When I finished, Mouse rubbed his paw along his muzzle again, then sent another cloud of garlic dust up. We needed the booster; I was starting to get used to the garlic, and I'd almost gotten distracted from my storytelling a few times. Mouse has very deep and sensitive eyes. I started trying to remember where my bottle of peppermint extract was, and if it was somewhere that a very clever dog and cat could retrieve it from, if the garlic stopped working entirely. I wasn't sure I'd have the willpower to stay in the circle.
And I was fairly sure Mouse wouldn't have the willpower to stay away if I left it: he was lying alongside the copper ring, the hair of his belly pressed right against the ward, as close as he could get. "Harry, why do these things happen to you?" he asked plaintively.
Bob was bouncing the skull so hard I was afraid he'd fall off his shelf, so I gave him permission to talk again.
"Harry, you're an idiot sometimes," he said solemnly.
"Thanks," I told him. "I hadn't realized. Do you have anything helpful to add, or are you just going to mock me some more?"
"Well, as for this Ari woman. It would be helpful if you remembered anything about her appearance that didn't involve her relative attractiveness, but have you ever read the Four Branches of the Mabinogi?" he asked me.
"Yeah, but it's been awhile," I told him. Justin had made us study at least a little about most world mythologies, trying to give us the basics, I eventually realized, without telling anything we could use to be dangerous. I'd kept it up, but I'd never seen a reason to go back to the Welsh. I racked my brain, trying to figure out what Ari might have to do with it. Ari-- Ari -- "Arianrhod?" I said finally, incredulous. "You think that was actually Arianrhod?" I desperately racked my brains for everything I knew about Arianrhod. She didn't deal with mortals much anymore, that I'd heard of. Welsh goddess, daughter of Dôn, sister of Gwydion. "Oh fuck," I said. "Gwydion and Gilfaethwy."
"I think so, Harry," Bob said, nodding the skull a little bit.
"I am so screwed," I said. "Literally."
"Unless we figure out something really creative, then yes, probably."
"I don't know the Mabinogi," Mouse said. "Who's Arianrhod?"
"She's a Celtic goddess," Bob said. "Handles the moon, sorcery, motherhood, and running water. Think Hecate, only prettier and slightly more vindictive."
"You pissed off a Goddess, Harry?" Mouse asked. Even Mister looked slightly impressed.

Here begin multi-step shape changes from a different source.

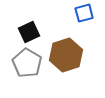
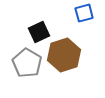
black square: moved 10 px right
brown hexagon: moved 2 px left
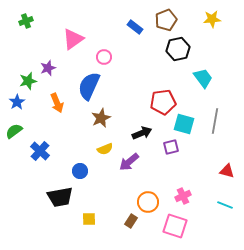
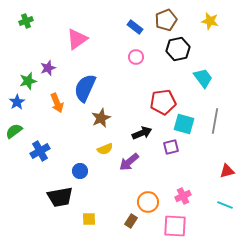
yellow star: moved 2 px left, 2 px down; rotated 18 degrees clockwise
pink triangle: moved 4 px right
pink circle: moved 32 px right
blue semicircle: moved 4 px left, 2 px down
blue cross: rotated 18 degrees clockwise
red triangle: rotated 28 degrees counterclockwise
pink square: rotated 15 degrees counterclockwise
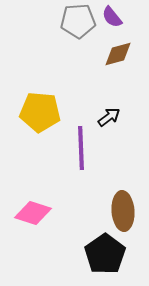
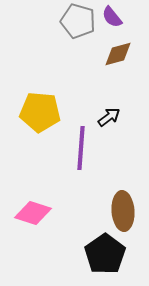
gray pentagon: rotated 20 degrees clockwise
purple line: rotated 6 degrees clockwise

I hunkered down into myself, embarrassed. "I thought the Celtic pantheon were pretty much retired. Don't hear much about them these days, except Gwydion and Govannon among the neopagan types. And Brigit, sometimes, but she's mostly Christian these days."
"They deal more with the Sidhe folk than with humans. Actually the Fae you've been dealing with are descended from them - sort of. When their religion faded, some of their people wanted to stay closer to the mortal world, so they settled in the faerie lands, and gave up a lot of their power along the way. They're the people who became the Aes Sidhe or the Daoine Sidhe or the Daoine Maithe - the fairy folk. Mostly Winter Court. Maeve and Mab and Lea are right out of that lot. But real gods and goddesses? The Children of Danu, the Tuatha de Danaan? They're every bit as powerful as they ever were. They tend to keep an eye on the Sidhe, though. Act protective when they feel like it, just kibitz when they don't, which is more often."
"Like the Calaquendi and the Moriquendi," I said.
"Yeah, sure, if you insist on putting everything in terms of Tolkien, Harry. Or you could just say that Arianrhod and her brothers are still capable of scaring the shit out of Mab."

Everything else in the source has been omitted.